Zhao: Hey, wait a minute, brother. Here is your credit card.

Huang: Brother, there are 200,000 yuan on this card. Please accept it.

Zhao: You must be kidding. How can I ask you for money, brother?

Huang: Listen to me. I think your rice is very promising. This is based on your personality. I invested in it.

Zhao: Really?

Huang: I even thought of a name. Call brother big rice.

Zhao: Oh, brother, I finally found this investment. Brother, go and tell your mother.

Huang: No, it's our mother.

Zhao: Our mother.

Zhao: Starting from today, we all have an extra mother.

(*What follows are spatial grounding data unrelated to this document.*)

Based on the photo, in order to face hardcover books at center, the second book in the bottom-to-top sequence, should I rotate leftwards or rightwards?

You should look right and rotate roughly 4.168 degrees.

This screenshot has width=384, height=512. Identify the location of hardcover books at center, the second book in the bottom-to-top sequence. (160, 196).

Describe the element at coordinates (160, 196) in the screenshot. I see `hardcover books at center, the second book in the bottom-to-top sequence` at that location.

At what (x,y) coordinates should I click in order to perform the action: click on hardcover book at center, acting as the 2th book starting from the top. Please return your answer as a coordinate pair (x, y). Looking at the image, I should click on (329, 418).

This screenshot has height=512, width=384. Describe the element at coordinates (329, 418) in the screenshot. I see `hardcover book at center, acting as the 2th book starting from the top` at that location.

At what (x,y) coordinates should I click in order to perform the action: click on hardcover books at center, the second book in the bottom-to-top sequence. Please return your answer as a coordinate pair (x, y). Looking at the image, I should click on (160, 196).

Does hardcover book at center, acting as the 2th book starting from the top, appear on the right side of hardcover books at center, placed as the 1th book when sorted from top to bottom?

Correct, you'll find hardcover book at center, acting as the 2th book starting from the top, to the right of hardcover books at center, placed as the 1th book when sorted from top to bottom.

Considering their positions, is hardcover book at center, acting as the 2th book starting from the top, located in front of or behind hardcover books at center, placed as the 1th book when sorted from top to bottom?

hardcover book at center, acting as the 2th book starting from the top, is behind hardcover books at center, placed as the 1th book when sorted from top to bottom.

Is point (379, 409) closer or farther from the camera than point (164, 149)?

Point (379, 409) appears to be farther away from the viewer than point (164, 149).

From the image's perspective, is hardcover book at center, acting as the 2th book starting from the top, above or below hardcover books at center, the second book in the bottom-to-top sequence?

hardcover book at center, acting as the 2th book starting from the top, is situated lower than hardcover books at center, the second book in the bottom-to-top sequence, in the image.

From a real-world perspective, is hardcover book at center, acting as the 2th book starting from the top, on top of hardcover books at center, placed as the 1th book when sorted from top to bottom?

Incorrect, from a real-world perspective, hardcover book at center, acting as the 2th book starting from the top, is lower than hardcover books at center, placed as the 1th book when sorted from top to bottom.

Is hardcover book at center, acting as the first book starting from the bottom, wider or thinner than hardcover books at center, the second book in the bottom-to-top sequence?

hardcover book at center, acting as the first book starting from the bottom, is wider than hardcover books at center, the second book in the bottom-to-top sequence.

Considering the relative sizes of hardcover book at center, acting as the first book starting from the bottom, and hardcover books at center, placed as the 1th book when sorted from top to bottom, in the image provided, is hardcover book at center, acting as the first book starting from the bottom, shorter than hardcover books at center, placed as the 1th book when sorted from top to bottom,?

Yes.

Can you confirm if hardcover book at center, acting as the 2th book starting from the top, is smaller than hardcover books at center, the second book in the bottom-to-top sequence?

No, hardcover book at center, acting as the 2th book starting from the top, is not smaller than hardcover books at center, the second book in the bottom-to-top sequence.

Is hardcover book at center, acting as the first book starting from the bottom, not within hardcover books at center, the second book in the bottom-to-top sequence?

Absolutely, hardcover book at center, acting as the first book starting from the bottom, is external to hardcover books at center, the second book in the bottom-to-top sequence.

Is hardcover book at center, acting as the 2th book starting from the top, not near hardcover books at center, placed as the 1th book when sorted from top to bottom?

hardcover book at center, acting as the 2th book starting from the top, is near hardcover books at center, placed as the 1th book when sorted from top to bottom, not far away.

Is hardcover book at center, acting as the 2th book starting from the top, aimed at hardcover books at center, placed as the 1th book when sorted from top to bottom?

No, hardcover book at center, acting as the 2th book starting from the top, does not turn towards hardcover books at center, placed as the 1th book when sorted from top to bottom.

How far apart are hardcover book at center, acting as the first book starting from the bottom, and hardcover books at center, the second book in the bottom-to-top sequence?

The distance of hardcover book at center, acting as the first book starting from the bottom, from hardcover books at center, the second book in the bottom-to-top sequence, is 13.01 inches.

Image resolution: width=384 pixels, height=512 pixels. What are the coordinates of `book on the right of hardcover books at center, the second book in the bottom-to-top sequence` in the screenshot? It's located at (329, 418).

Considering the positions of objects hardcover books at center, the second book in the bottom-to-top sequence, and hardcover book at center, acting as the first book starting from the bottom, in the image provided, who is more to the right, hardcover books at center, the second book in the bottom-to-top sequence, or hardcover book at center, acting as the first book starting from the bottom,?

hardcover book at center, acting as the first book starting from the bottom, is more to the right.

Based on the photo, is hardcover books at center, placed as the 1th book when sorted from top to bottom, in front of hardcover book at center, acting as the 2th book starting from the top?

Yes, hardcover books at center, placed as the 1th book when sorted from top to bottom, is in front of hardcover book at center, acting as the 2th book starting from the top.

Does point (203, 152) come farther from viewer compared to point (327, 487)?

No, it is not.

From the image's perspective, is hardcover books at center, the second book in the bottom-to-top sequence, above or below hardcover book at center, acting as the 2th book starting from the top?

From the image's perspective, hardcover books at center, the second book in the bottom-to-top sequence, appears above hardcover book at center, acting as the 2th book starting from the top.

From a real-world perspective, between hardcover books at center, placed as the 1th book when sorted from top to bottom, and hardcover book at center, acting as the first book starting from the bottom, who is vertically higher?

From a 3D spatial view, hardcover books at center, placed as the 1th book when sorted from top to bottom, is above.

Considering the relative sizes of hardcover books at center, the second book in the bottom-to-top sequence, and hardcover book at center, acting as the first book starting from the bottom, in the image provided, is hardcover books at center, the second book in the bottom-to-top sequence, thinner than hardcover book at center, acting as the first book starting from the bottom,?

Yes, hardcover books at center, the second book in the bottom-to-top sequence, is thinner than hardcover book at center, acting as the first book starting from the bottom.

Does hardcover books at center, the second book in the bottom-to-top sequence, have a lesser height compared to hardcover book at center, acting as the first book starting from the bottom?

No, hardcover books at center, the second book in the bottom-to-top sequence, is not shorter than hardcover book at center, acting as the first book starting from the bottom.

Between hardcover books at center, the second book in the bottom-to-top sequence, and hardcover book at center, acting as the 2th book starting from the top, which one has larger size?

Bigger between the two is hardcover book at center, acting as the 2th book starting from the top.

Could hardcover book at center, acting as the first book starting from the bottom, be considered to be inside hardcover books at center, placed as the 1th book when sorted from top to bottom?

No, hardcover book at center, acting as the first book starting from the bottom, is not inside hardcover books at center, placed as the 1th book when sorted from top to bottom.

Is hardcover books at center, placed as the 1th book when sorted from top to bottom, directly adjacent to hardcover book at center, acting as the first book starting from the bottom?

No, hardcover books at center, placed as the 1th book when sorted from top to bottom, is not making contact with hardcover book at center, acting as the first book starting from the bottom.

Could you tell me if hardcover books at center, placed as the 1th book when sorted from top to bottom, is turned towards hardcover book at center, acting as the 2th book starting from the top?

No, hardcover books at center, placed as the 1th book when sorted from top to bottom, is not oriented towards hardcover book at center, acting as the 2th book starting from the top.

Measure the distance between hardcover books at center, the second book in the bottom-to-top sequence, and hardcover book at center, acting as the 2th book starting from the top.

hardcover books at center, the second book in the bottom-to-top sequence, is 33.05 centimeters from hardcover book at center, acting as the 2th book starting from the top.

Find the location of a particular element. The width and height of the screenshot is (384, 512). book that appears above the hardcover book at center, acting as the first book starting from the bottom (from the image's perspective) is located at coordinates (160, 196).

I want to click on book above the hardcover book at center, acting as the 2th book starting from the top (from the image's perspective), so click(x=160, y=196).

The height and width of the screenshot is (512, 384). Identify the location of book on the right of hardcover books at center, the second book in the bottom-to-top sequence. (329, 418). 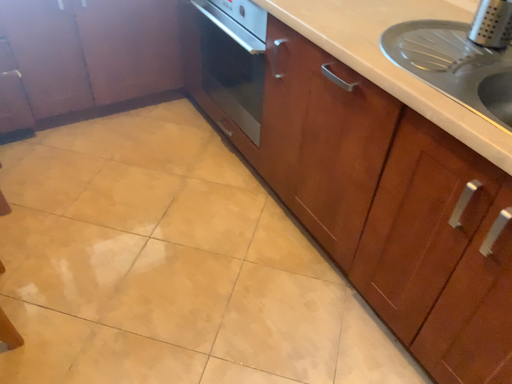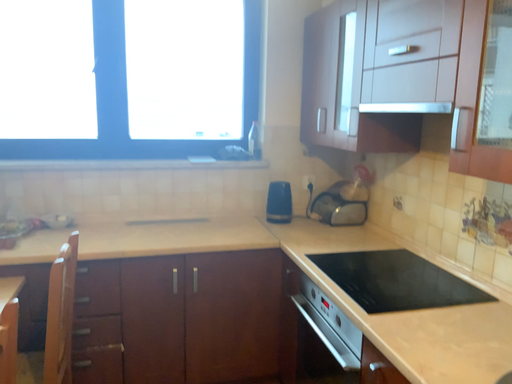 Question: How did the camera likely rotate when shooting the video?

Choices:
 (A) rotated upward
 (B) rotated downward

Answer: (A) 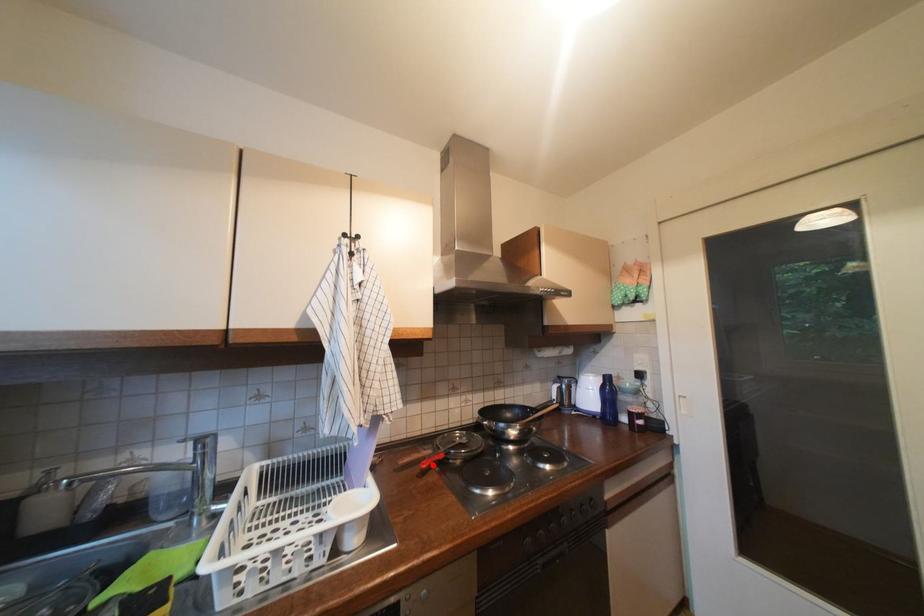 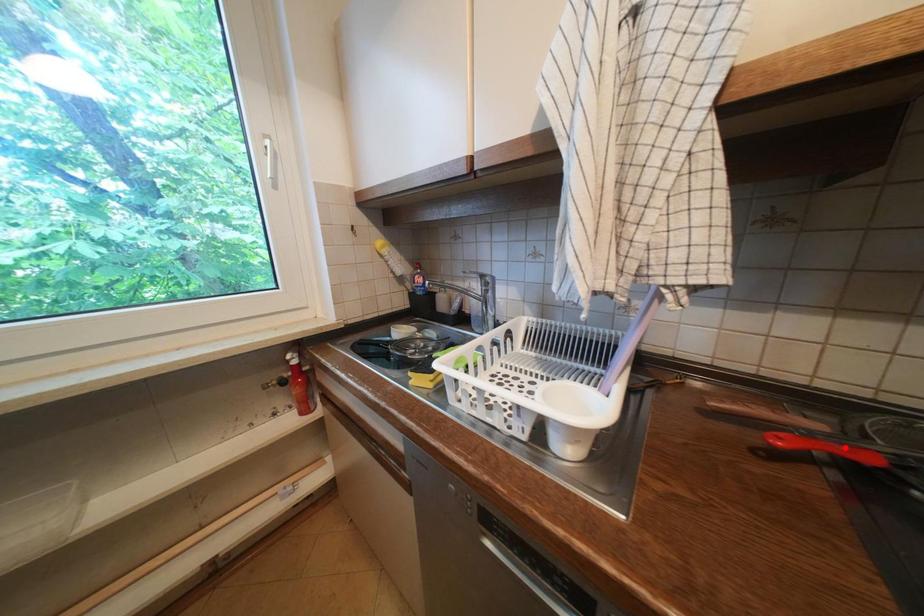 I am providing you with two images of the same scene from different viewpoints. A red point is marked on the first image and another point is marked on the second image. Do the highlighted points in image1 and image2 indicate the same real-world spot?

No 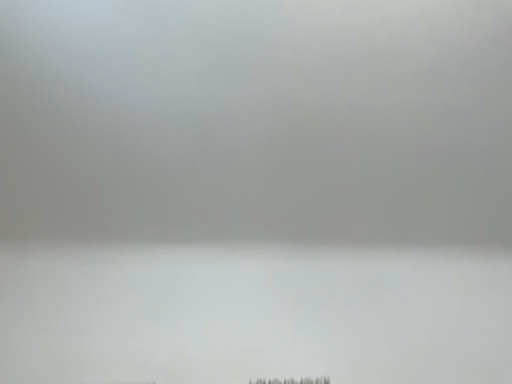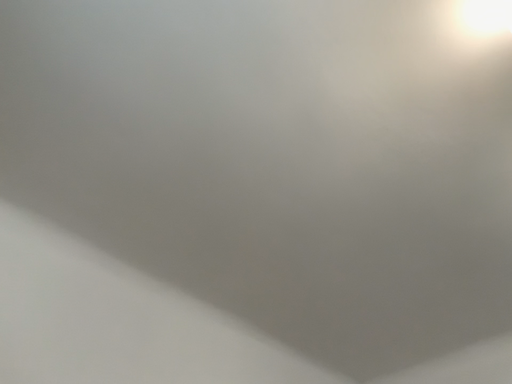 Question: Which way did the camera rotate in the video?

Choices:
 (A) rotated upward
 (B) rotated downward

Answer: (B) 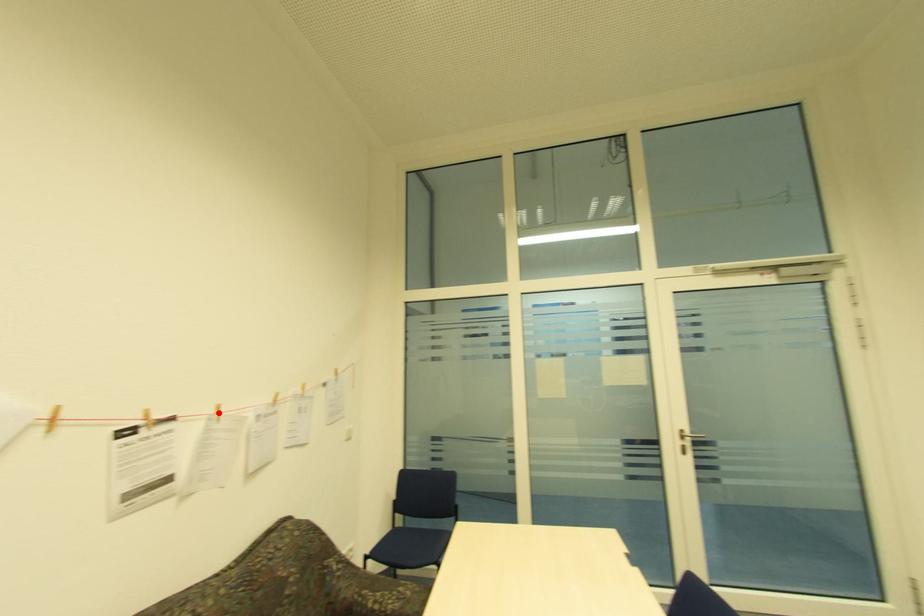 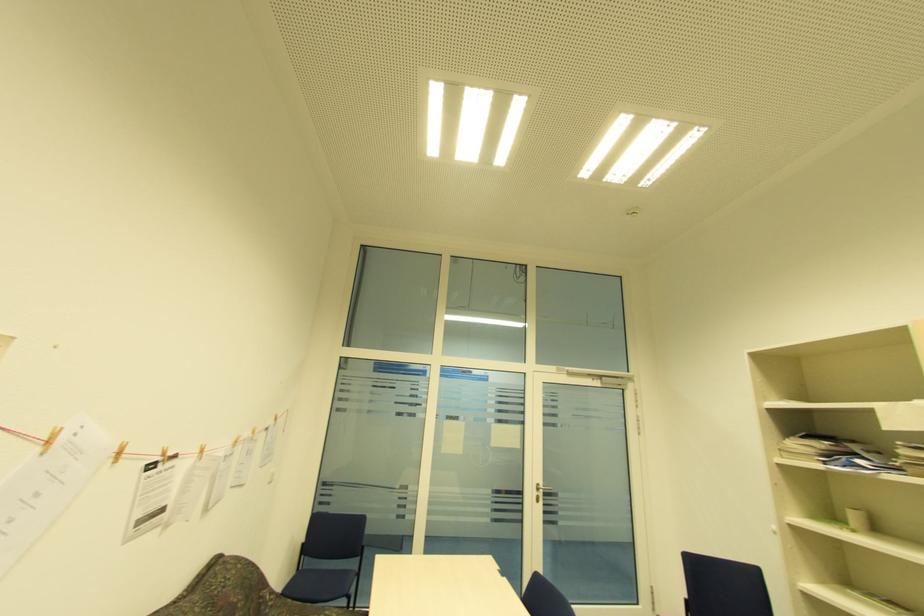 Find the pixel in the second image that matches the highlighted location in the first image.

(203, 453)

Huang: From now on, our two families are relatives.

Zhao: In spring, you take your mother to my house for an outing.

Huang: In winter, you brought our mother to me for a complete winter.

Huang: Brother, remember, the password of my credit card is 63.

Zhao: 12 1 1

Huang: Right.

Huang: Hey, how do you know my password?

Zhao: Isn't this our birthday?

Huang: How did you forget?

Zhao: I don't remember anything.

Zhao: Are the Four Typical Idiots?

Zhao: The password is birthday.

Zhao: Take the mobile phone to clear the way.

Zhao: Don't leave your name after sending the message.

Zhao: I wonder if he is in his forties.

Zhao: Hey, wait a minute, Miss. Pack your bags.

Huang: Hey, is this still edible?

Zhao: What to eat?

Zhao: Take it home to feed the pigs.